The recipe is from (she drops her voice to a whisper) “Nigella Express”. I’m not sure whether I should really admit to cooking Nigella recipes after her fall from domestic goddess-dom in recent months, but this one really is too good not to share.
It’s another super easy and super speedy recipe for mid-week meals and it’s full of omega 3 goodness. All you need to do is whip up the glaze by mixing together mirin, soy sauce and sugar, marinate your salmon in this mix for 5 minutes, then cook. On reflection, the sugar content of the mirin sauce may render this slightly less healthy than I first thought (4 tablespoons for 4 people) but if you’re really on a health kick, just cut the sugar by half. The sauce won’t be quite as sticky but it will still be delicious.
Mirin Glazed Salmon
From Nigella Express
4 tablespoons mirin (Japanese sweet rice wine)
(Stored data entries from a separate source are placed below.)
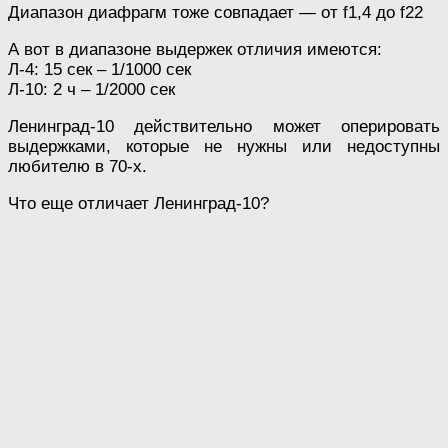
Диапазон диафрагм тоже совпадает — от f1,4 до f22
А вот в диапазоне выдержек отличия имеются:
Л-4: 15 сек – 1/1000 сек
Л-10: 2 ч – 1/2000 сек
Ленинград-10 действительно может оперировать
выдержками, которые не нужны или недоступны
любителю в 70-х.
Что еще отличает Ленинград-10?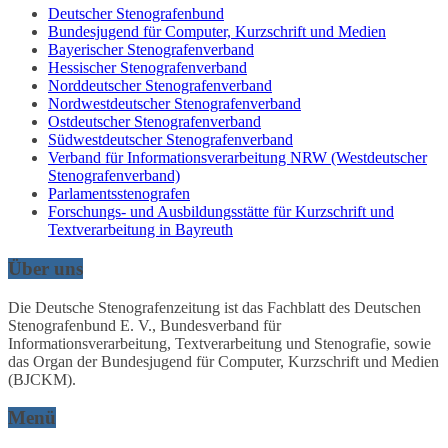
Deutscher Stenografenbund
Bundesjugend für Computer, Kurzschrift und Medien
Bayerischer Stenografenverband
Hessischer Stenografenverband
Norddeutscher Stenografenverband
Nordwestdeutscher Stenografenverband
Ostdeutscher Stenografenverband
Südwestdeutscher Stenografenverband
Verband für Informationsverarbeitung NRW (Westdeutscher
Stenografenverband)
Parlamentsstenografen
Forschungs- und Ausbildungsstätte für Kurzschrift und
Textverarbeitung in Bayreuth
Über uns
Die Deutsche Stenografenzeitung ist das Fachblatt des Deutschen
Stenografenbund E. V., Bundesverband für
Informationsverarbeitung, Textverarbeitung und Stenografie, sowie
das Organ der Bundesjugend für Computer, Kurzschrift und Medien
(BJCKM).
Menü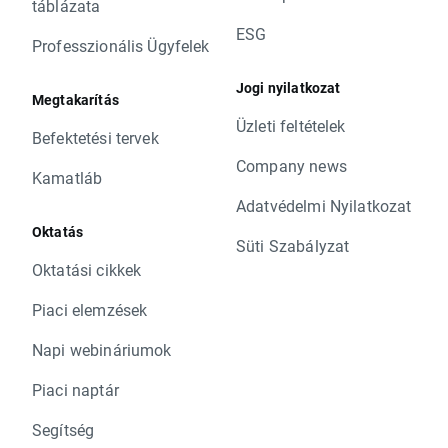
táblázata
ESG
Professzionális Ügyfelek
Jogi nyilatkozat
Megtakarítás
Üzleti feltételek
Befektetési tervek
Company news
Kamatláb
Adatvédelmi Nyilatkozat
Oktatás
Süti Szabályzat
Oktatási cikkek
Piaci elemzések
Napi webináriumok
Piaci naptár
Segítség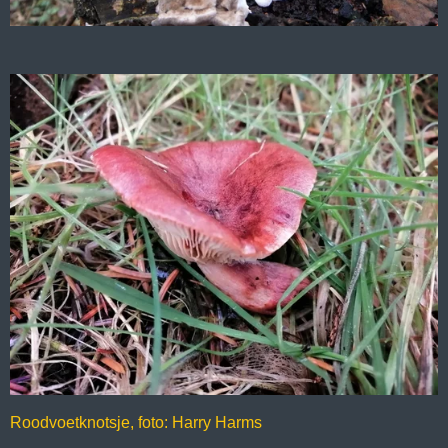
Roodvoetknotsje, foto: Harry Harms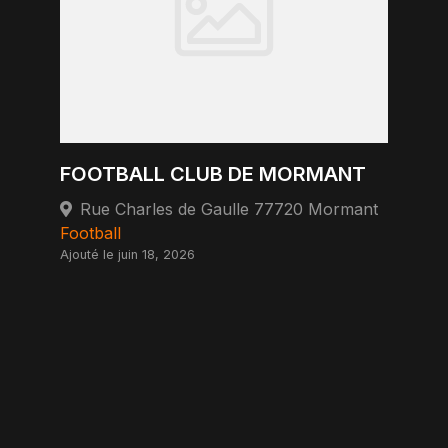
FOOTBALL CLUB DE MORMANT
Rue Charles de Gaulle 77720 Mormant
Football
Ajouté le juin 18, 2026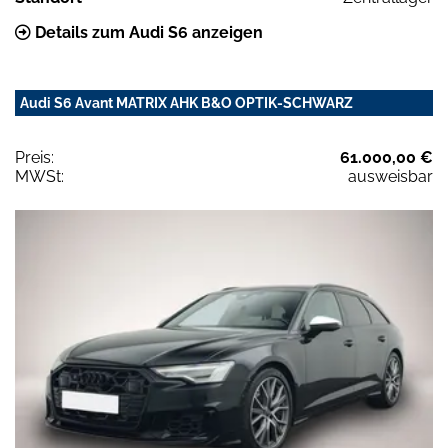
Details zum Audi S6 anzeigen
Audi S6 Avant MATRIX AHK B&O OPTIK-SCHWARZ
Preis:
61.000,00 €
MWSt:
ausweisbar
4 tablespoons light brown soft sugar
4 tablespoons soy sauce
4 salmon fillets
2 tablespoons rice wine vinegar
2 spring onions, halved lengthways and shredded into fine strips
1. Mix the mirin, sugar and soy sauce together in a shallow dish that will fit all 4 salmon fillets in one layer. Marinate the salmon for 3 minutes on the flesh side and 2 minutes on the skin side (longer won’t hurt).
2. Heat a large non-stick frying pan on the hob (don’t add any fat) and cook the salmon skin side down for 3 minutes. Turn the fillets over, add the marinade and cook for a further 2 minutes.
3. Remove the salmon to the plate(s) you will serve it on and add the rice vinegar to the pan, mix with the marinade and warm through.
4. Pour the glaze from the pan over the salmon and scatter the spring onions over the top. Serve with rice or noodles and some steamed greens.